**** Input for this task

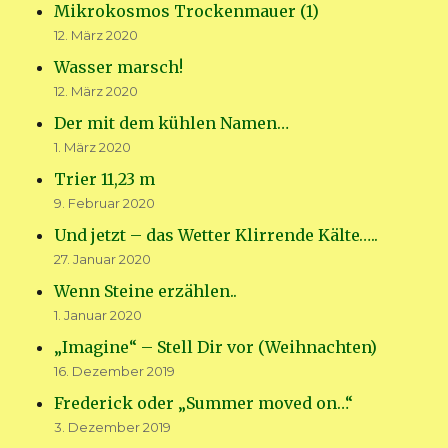
Mikrokosmos Trockenmauer (1)
12. März 2020
Wasser marsch!
12. März 2020
Der mit dem kühlen Namen…
1. März 2020
Trier 11,23 m
9. Februar 2020
Und jetzt – das Wetter Klirrende Kälte…..
27. Januar 2020
Wenn Steine erzählen..
1. Januar 2020
„Imagine“ – Stell Dir vor (Weihnachten)
16. Dezember 2019
Frederick oder „Summer moved on…“
3. Dezember 2019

********

_Exercise goal_. Make an exact copy of the data, leaving its pictures out.

_Exercise answer_.
Mikrokosmos Trockenmauer (1)
12. März 2020
Wasser marsch!
12. März 2020
Der mit dem kühlen Namen…
1. März 2020
Trier 11,23 m
9. Februar 2020
Und jetzt – das Wetter Klirrende Kälte…..
27. Januar 2020
Wenn Steine erzählen..
1. Januar 2020
„Imagine“ – Stell Dir vor (Weihnachten)
16. Dezember 2019
Frederick oder „Summer moved on…“
3. Dezember 2019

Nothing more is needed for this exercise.